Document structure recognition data
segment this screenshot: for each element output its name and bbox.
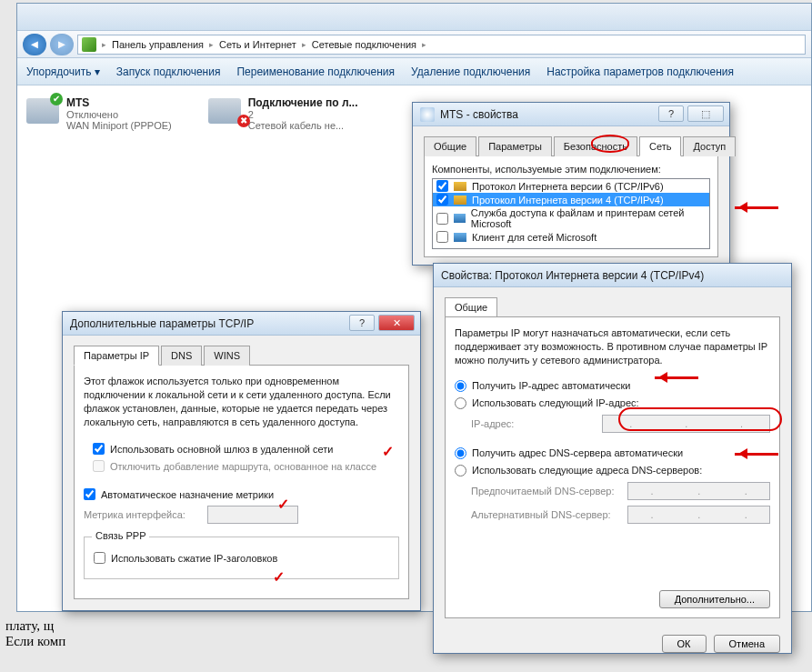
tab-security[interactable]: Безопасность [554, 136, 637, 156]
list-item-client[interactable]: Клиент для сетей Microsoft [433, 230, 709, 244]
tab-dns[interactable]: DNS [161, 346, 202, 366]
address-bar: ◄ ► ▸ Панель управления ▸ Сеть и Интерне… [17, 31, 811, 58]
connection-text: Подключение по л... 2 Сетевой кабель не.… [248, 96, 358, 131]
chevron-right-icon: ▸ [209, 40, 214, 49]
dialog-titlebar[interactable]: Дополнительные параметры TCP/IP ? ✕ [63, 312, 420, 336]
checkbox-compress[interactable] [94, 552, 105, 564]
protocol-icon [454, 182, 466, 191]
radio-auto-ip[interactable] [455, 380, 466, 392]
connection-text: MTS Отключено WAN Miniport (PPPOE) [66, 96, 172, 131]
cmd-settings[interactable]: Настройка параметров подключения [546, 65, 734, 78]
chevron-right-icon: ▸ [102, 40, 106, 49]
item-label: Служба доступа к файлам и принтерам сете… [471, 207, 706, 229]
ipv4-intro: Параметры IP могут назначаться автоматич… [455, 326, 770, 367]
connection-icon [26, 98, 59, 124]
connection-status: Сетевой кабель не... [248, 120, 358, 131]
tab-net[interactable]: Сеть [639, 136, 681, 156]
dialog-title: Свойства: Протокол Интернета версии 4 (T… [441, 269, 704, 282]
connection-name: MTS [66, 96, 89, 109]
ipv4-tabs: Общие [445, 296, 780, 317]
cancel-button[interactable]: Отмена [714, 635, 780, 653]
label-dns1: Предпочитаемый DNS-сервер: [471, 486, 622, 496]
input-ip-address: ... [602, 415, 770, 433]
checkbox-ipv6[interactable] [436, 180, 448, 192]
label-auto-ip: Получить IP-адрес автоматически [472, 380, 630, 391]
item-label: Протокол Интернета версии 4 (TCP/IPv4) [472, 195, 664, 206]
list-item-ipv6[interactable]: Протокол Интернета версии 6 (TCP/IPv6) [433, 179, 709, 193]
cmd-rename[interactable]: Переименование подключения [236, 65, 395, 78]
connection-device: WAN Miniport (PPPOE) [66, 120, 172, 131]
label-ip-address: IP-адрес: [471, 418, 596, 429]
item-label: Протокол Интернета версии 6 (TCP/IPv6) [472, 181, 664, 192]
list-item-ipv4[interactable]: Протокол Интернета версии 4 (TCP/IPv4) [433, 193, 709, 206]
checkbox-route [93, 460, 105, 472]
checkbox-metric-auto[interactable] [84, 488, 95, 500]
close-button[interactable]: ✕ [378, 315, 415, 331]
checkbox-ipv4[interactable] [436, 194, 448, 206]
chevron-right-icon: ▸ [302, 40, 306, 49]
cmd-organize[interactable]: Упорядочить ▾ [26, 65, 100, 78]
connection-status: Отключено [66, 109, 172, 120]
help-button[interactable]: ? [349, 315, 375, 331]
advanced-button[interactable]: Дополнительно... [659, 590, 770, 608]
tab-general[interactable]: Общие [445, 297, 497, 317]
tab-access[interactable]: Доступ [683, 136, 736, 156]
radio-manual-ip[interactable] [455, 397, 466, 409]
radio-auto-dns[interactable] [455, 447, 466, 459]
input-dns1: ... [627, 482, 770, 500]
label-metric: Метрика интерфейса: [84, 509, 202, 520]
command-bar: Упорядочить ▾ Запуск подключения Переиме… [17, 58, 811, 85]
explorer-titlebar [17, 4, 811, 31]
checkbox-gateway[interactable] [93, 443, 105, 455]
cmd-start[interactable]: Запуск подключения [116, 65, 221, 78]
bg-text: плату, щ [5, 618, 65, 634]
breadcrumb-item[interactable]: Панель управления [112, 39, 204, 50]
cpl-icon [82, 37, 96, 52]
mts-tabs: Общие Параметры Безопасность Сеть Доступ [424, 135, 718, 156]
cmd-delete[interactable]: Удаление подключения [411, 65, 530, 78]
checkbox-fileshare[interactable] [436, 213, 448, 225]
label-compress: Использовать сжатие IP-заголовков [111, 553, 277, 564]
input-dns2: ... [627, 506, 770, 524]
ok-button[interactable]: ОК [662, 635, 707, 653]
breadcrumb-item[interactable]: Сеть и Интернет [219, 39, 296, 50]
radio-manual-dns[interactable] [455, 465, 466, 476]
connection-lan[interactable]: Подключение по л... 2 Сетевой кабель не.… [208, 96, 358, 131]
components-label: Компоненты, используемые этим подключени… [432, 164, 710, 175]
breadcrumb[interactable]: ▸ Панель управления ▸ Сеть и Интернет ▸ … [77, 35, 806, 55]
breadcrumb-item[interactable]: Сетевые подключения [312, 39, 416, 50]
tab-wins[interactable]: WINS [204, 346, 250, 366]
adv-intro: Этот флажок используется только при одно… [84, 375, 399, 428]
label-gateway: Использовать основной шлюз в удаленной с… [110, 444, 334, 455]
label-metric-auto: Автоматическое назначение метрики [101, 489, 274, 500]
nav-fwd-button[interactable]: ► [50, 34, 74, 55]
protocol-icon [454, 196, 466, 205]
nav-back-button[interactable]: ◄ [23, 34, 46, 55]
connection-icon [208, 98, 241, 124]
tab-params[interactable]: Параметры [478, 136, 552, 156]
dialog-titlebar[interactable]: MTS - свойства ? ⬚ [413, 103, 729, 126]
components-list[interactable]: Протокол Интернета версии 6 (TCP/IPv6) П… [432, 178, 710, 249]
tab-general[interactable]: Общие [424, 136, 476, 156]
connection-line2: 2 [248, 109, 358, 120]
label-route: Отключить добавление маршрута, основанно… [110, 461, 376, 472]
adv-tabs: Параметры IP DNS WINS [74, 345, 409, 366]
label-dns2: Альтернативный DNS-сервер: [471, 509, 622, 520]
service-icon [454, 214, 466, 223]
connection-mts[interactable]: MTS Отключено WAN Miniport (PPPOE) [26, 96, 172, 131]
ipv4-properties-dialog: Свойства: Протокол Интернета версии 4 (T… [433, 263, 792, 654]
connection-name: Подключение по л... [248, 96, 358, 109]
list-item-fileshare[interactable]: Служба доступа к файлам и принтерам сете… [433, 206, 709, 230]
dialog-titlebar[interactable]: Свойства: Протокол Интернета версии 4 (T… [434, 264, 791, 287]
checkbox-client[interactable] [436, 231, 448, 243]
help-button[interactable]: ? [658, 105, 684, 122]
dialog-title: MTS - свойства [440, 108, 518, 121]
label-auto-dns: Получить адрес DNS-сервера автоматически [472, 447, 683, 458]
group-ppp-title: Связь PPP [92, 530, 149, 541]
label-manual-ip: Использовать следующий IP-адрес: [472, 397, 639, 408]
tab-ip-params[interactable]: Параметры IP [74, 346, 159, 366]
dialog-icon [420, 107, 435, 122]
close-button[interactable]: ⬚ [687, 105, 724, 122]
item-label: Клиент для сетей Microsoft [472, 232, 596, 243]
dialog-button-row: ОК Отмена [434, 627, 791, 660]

**Task to carry out:** Reproduce the entries exactly. Do not carry over any picture.

**Task solution:**
segment this screenshot: for each element output its name and bbox.
tab-security[interactable]: Безопасность [554, 136, 637, 156]
list-item-client[interactable]: Клиент для сетей Microsoft [433, 230, 709, 244]
tab-dns[interactable]: DNS [161, 346, 202, 366]
address-bar: ◄ ► ▸ Панель управления ▸ Сеть и Интерне… [17, 31, 811, 58]
connection-text: Подключение по л... 2 Сетевой кабель не.… [248, 96, 358, 131]
chevron-right-icon: ▸ [209, 40, 214, 49]
dialog-titlebar[interactable]: Дополнительные параметры TCP/IP ? ✕ [63, 312, 420, 336]
checkbox-compress[interactable] [94, 552, 105, 564]
protocol-icon [454, 182, 466, 191]
radio-auto-ip[interactable] [455, 380, 466, 392]
connection-text: MTS Отключено WAN Miniport (PPPOE) [66, 96, 172, 131]
cmd-settings[interactable]: Настройка параметров подключения [546, 65, 734, 78]
chevron-right-icon: ▸ [102, 40, 106, 49]
item-label: Служба доступа к файлам и принтерам сете… [471, 207, 706, 229]
ipv4-intro: Параметры IP могут назначаться автоматич… [455, 326, 770, 367]
connection-icon [26, 98, 59, 124]
connection-status: Сетевой кабель не... [248, 120, 358, 131]
tab-net[interactable]: Сеть [639, 136, 681, 156]
dialog-title: Свойства: Протокол Интернета версии 4 (T… [441, 269, 704, 282]
connection-name: MTS [66, 96, 89, 109]
ipv4-tabs: Общие [445, 296, 780, 317]
cancel-button[interactable]: Отмена [714, 635, 780, 653]
label-dns1: Предпочитаемый DNS-сервер: [471, 486, 622, 496]
input-ip-address: ... [602, 415, 770, 433]
checkbox-ipv6[interactable] [436, 180, 448, 192]
label-auto-ip: Получить IP-адрес автоматически [472, 380, 630, 391]
item-label: Протокол Интернета версии 4 (TCP/IPv4) [472, 195, 664, 206]
list-item-ipv6[interactable]: Протокол Интернета версии 6 (TCP/IPv6) [433, 179, 709, 193]
cmd-rename[interactable]: Переименование подключения [236, 65, 395, 78]
connection-device: WAN Miniport (PPPOE) [66, 120, 172, 131]
label-ip-address: IP-адрес: [471, 418, 596, 429]
item-label: Протокол Интернета версии 6 (TCP/IPv6) [472, 181, 664, 192]
list-item-ipv4[interactable]: Протокол Интернета версии 4 (TCP/IPv4) [433, 193, 709, 206]
checkbox-route [93, 460, 105, 472]
checkbox-metric-auto[interactable] [84, 488, 95, 500]
close-button[interactable]: ✕ [378, 315, 415, 331]
checkbox-ipv4[interactable] [436, 194, 448, 206]
chevron-right-icon: ▸ [302, 40, 306, 49]
cmd-organize[interactable]: Упорядочить ▾ [26, 65, 100, 78]
connection-status: Отключено [66, 109, 172, 120]
help-button[interactable]: ? [349, 315, 375, 331]
advanced-button[interactable]: Дополнительно... [659, 590, 770, 608]
tab-general[interactable]: Общие [445, 297, 497, 317]
tab-access[interactable]: Доступ [683, 136, 736, 156]
radio-manual-ip[interactable] [455, 397, 466, 409]
radio-auto-dns[interactable] [455, 447, 466, 459]
input-dns1: ... [627, 482, 770, 500]
label-metric: Метрика интерфейса: [84, 509, 202, 520]
command-bar: Упорядочить ▾ Запуск подключения Переиме… [17, 58, 811, 85]
explorer-titlebar [17, 4, 811, 31]
checkbox-gateway[interactable] [93, 443, 105, 455]
cmd-start[interactable]: Запуск подключения [116, 65, 221, 78]
bg-text: плату, щ [5, 618, 65, 634]
breadcrumb-item[interactable]: Панель управления [112, 39, 204, 50]
cpl-icon [82, 37, 96, 52]
mts-tabs: Общие Параметры Безопасность Сеть Доступ [424, 135, 718, 156]
cmd-delete[interactable]: Удаление подключения [411, 65, 530, 78]
checkbox-fileshare[interactable] [436, 213, 448, 225]
label-compress: Использовать сжатие IP-заголовков [111, 553, 277, 564]
input-dns2: ... [627, 506, 770, 524]
ok-button[interactable]: ОК [662, 635, 707, 653]
breadcrumb-item[interactable]: Сеть и Интернет [219, 39, 296, 50]
radio-manual-dns[interactable] [455, 465, 466, 476]
connection-lan[interactable]: Подключение по л... 2 Сетевой кабель не.… [208, 96, 358, 131]
components-label: Компоненты, используемые этим подключени… [432, 164, 710, 175]
breadcrumb[interactable]: ▸ Панель управления ▸ Сеть и Интернет ▸ … [77, 35, 806, 55]
breadcrumb-item[interactable]: Сетевые подключения [312, 39, 416, 50]
tab-wins[interactable]: WINS [204, 346, 250, 366]
adv-intro: Этот флажок используется только при одно… [84, 375, 399, 428]
label-gateway: Использовать основной шлюз в удаленной с… [110, 444, 334, 455]
label-metric-auto: Автоматическое назначение метрики [101, 489, 274, 500]
nav-fwd-button[interactable]: ► [50, 34, 74, 55]
protocol-icon [454, 196, 466, 205]
nav-back-button[interactable]: ◄ [23, 34, 46, 55]
connection-icon [208, 98, 241, 124]
tab-params[interactable]: Параметры [478, 136, 552, 156]
dialog-titlebar[interactable]: MTS - свойства ? ⬚ [413, 103, 729, 126]
components-list[interactable]: Протокол Интернета версии 6 (TCP/IPv6) П… [432, 178, 710, 249]
tab-general[interactable]: Общие [424, 136, 476, 156]
connection-line2: 2 [248, 109, 358, 120]
label-route: Отключить добавление маршрута, основанно… [110, 461, 376, 472]
adv-tabs: Параметры IP DNS WINS [74, 345, 409, 366]
label-dns2: Альтернативный DNS-сервер: [471, 509, 622, 520]
service-icon [454, 214, 466, 223]
connection-mts[interactable]: MTS Отключено WAN Miniport (PPPOE) [26, 96, 172, 131]
ipv4-properties-dialog: Свойства: Протокол Интернета версии 4 (T… [433, 263, 792, 654]
connection-name: Подключение по л... [248, 96, 358, 109]
list-item-fileshare[interactable]: Служба доступа к файлам и принтерам сете… [433, 206, 709, 230]
dialog-titlebar[interactable]: Свойства: Протокол Интернета версии 4 (T… [434, 264, 791, 287]
checkbox-client[interactable] [436, 231, 448, 243]
help-button[interactable]: ? [658, 105, 684, 122]
dialog-title: MTS - свойства [440, 108, 518, 121]
label-auto-dns: Получить адрес DNS-сервера автоматически [472, 447, 683, 458]
group-ppp-title: Связь PPP [92, 530, 149, 541]
label-manual-ip: Использовать следующий IP-адрес: [472, 397, 639, 408]
tab-ip-params[interactable]: Параметры IP [74, 346, 159, 366]
dialog-icon [420, 107, 435, 122]
close-button[interactable]: ⬚ [687, 105, 724, 122]
item-label: Клиент для сетей Microsoft [472, 232, 596, 243]
dialog-button-row: ОК Отмена [434, 627, 791, 660]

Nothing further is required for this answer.